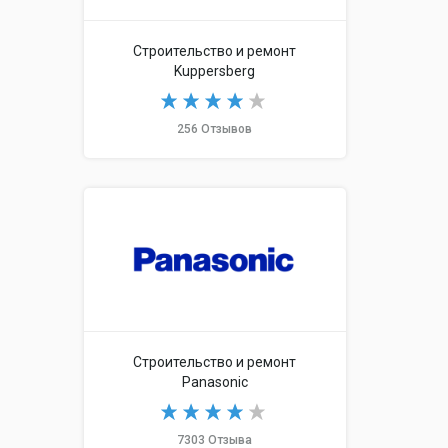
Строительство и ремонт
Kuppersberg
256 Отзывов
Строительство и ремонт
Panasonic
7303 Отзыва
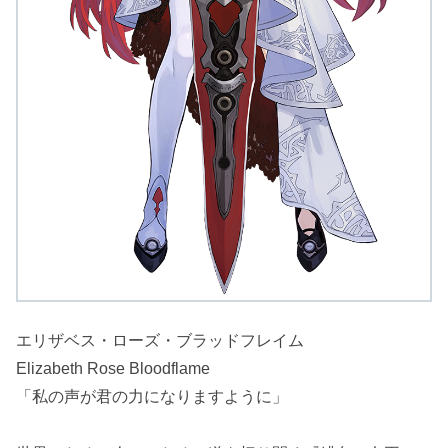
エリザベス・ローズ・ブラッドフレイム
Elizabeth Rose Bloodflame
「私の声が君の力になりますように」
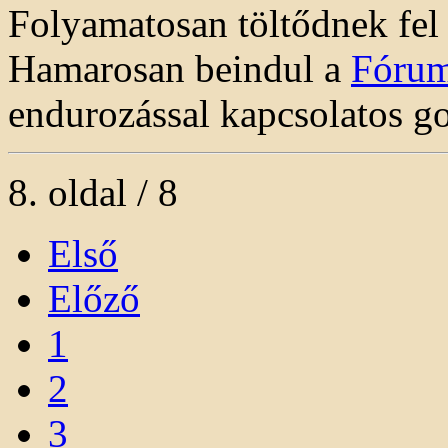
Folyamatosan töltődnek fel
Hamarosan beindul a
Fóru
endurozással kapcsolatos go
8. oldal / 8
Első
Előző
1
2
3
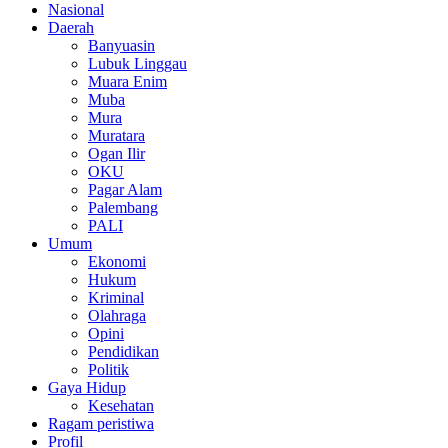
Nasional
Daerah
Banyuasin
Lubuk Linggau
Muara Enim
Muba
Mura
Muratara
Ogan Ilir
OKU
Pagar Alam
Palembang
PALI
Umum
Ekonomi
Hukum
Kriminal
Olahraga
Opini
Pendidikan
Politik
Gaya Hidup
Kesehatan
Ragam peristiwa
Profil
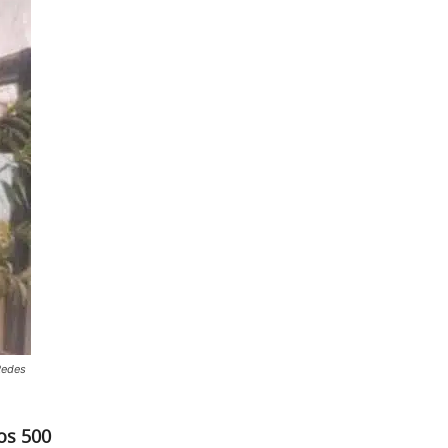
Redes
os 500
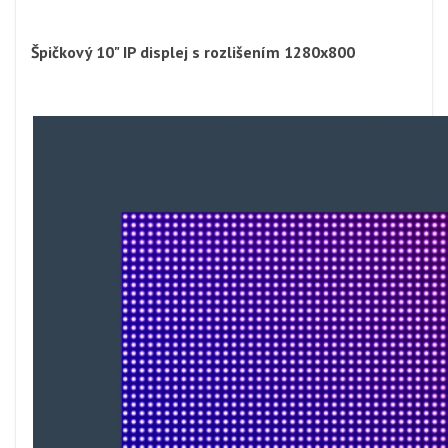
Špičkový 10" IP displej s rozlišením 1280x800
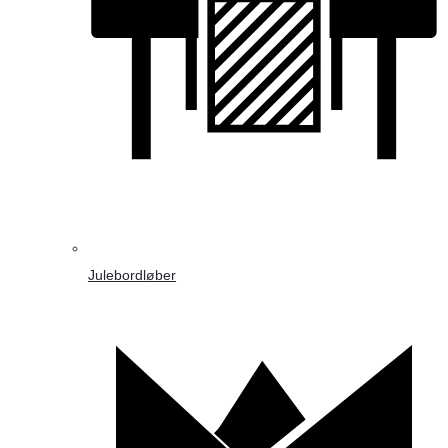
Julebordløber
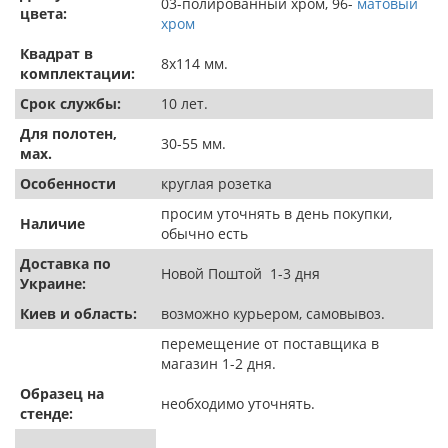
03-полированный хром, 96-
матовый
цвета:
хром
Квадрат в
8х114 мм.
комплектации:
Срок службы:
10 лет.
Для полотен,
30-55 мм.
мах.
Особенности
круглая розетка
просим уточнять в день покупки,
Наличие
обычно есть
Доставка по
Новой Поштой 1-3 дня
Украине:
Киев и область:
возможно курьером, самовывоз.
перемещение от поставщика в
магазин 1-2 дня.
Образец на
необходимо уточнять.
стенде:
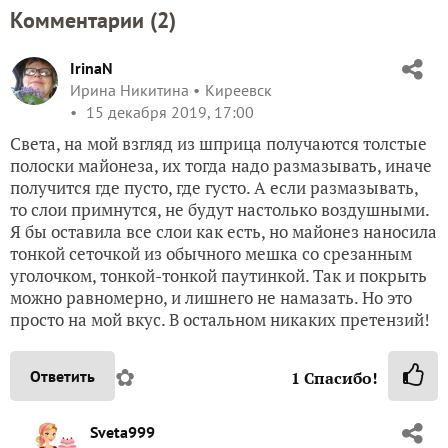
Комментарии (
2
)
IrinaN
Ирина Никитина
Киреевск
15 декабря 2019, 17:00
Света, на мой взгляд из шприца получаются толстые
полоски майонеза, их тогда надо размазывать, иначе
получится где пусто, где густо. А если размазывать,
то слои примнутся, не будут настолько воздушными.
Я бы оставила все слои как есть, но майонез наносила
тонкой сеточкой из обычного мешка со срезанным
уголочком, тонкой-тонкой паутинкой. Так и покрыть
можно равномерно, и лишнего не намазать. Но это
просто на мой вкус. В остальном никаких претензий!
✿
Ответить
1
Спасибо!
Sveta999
*****
— Exercise aim —
In the entries above, count each line that holds "слои". Give the total and nothing else.

— Exercise result —
2